Keep in mind that if you use a field type that includes spaces (eg
StrField, or KeywordTokenizer), then if you're using dismax or lucene
query parsers, the only way to find matches in this field on queries
that include spaces will be to do explicit phrase searches with double
quotes.
These fields will, however, work fine with "pf" in dismax/edismax as per
Hoss's example.
But yeah, I do what Hoss recommends -- I've got a KeywordTokenizer copy
of my searchable field. I use a pf on that field with a very high boost
to try and boost truly "complete" matches, that match the entirety of
the value. It's not exactly 'exact', I still do some normalization,
including flattening unicode to ascii, and normalizing 1 or more
string-or-punctuation to exactly 1 one space using a char regex filter.
It seems to pretty much work -- this is just one of various relevancy
tweaks I've got going on, to the extent that my relevancy has become
pretty complicated and hard to predict and doesn't always do what I'd
expect/intend, but this particular aspect seems to mostly pretty much work.
On 7/27/2011 10:55 PM, Chris Hostetter wrote:
: With your solution, RECORD 1 does appear at the top but I think thats just
: blind luck more than anything else because RECORD 3 shows as having the same
: score. So what more can I do to push RECORD 1 up to the top. Ideally, I'd
: like all three records returned with RECORD 1 being the first listing.
with omitNorms RECORD1 and RECORD3 have the same score because only the
tf() matters, and both docs contain the term "frank" exactly twice.
the reason RECORD1 isn't scoring higher even though it contains (as you
put it "matchings 'Fred' exactly" is that from a term perspective, RECORD1
doesn't actually match "myname:Fred" exactly, because there are in fact
other terms in that field because it's multivalued.
one way to indicate that you (only* want documents where entire field
values to match your input (ie: RECORD1 but no other records) would be to
use a StrField instead of a TextField or an analyzer that doesn't split up
tokens (lie: something using KeywordTokenizer). that way a query on
myname:Frank would not match a document where you had indexed the value
"Frank Stalone" by a query for myname:"Frank Stalone" would.

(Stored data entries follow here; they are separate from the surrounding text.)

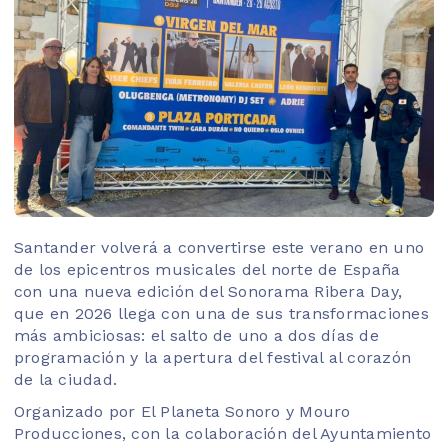
Santander volverá a convertirse este verano en uno
de los epicentros musicales del norte de España
con una nueva edición del Sonorama Ribera Day,
que en 2026 llega con una de sus transformaciones
más ambiciosas: el salto de uno a dos días de
programación y la apertura del festival al corazón
de la ciudad.
Organizado por El Planeta Sonoro y Mouro
Producciones, con la colaboración del Ayuntamiento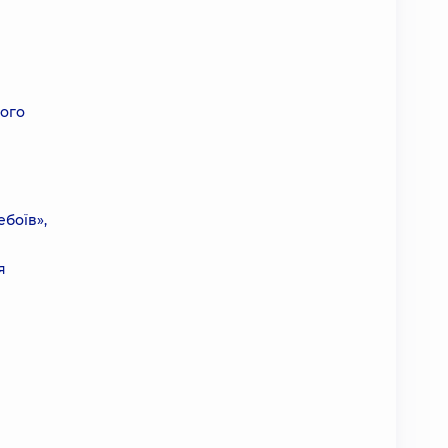
його
боїв»,
я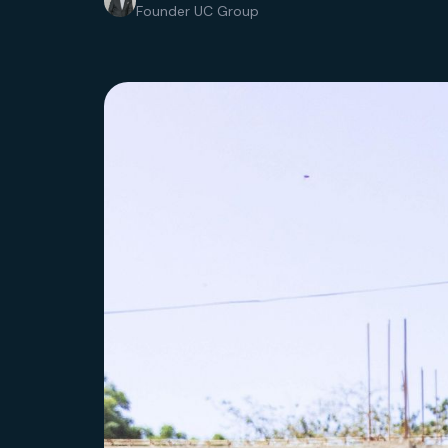
Founder UC Group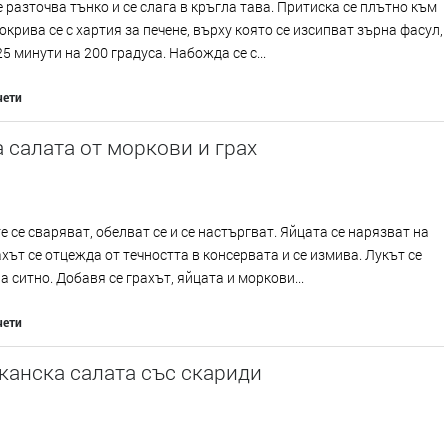
е разточва тънко и се слага в кръгла тава. Притиска се плътно към
окрива се с хартия за печене, върху която се изсипват зърна фасул,
25 минути на 200 градуса. Набожда се с...
чети
 салата от моркови и грах
 се сваряват, обелват се и се настъргват. Яйцата се нарязват на
ахът се отцежда от течността в консервата и се измива. Лукът се
а ситно. Добавя се грахът, яйцата и моркови...
чети
канска салата със скариди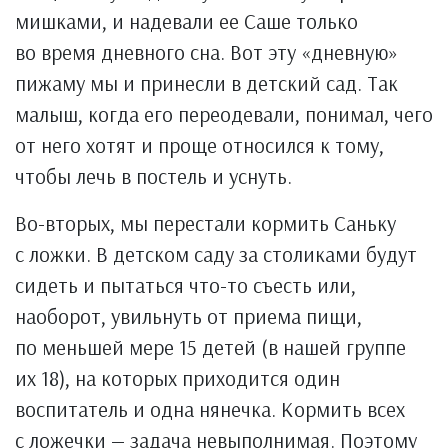
мишками, и надевали ее Саше только
во время дневного сна. Вот эту «дневную»
пижаму мы и принесли в детский сад. Так
малыш, когда его переодевали, понимал, чего
от него хотят и проще относился к тому,
чтобы лечь в постель и уснуть.
Во-вторых, мы перестали кормить Саньку
с ложки. В детском саду за столиками будут
сидеть и пытаться что-то съесть или,
наоборот, увильнуть от приема пищи,
по меньшей мере 15 детей (в нашей группе
их 18), на которых приходится один
воспитатель и одна нянечка. Кормить всех
с ложечки — задача невыполнимая. Поэтому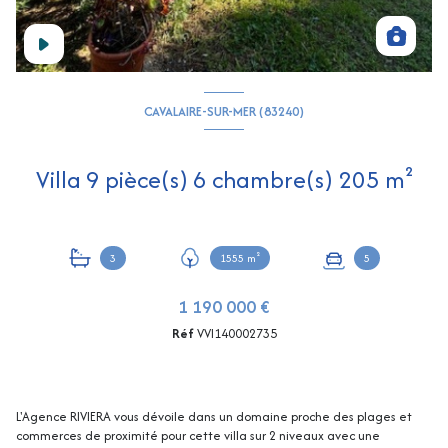
CAVALAIRE-SUR-MER (83240)
Villa 9 pièce(s) 6 chambre(s) 205 m²
3
1555 m²
5
1 190 000 €
Réf
VVI140002735
L'Agence RIVIERA vous dévoile dans un domaine proche des plages et
commerces de proximité pour cette villa sur 2 niveaux avec une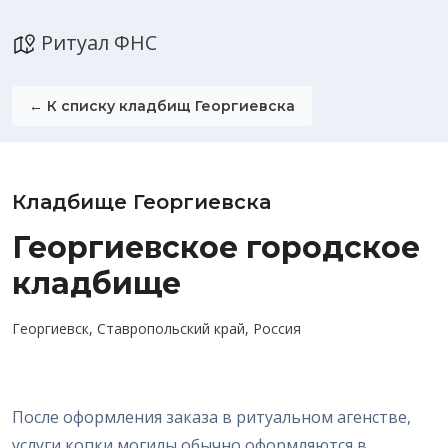
Ритуал ФНС
← К списку кладбищ Георгиевска
Кладбище Георгиевска
Георгиевское городское
кладбище
Георгиевск, Ставропольский край, Россия
После оформления заказа в ритуальном агенстве,
услуги копки могилы обычно оформляются в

in your case, you don't want *only* the exact field value matches, but you
want them boosted, so you could do something like copyField "myname" into
"myname_str" and then do...
q=+myname:Frank myname_str:"Frank"^100
...in which case a match on "myname" is required, but a match on
"myname_str" will greatly increase the score.
dismax (and edismax) are really designed for situations like this...
defType=dismax& qf=myname& pf=myname_str^100& q=Frank
-Hoss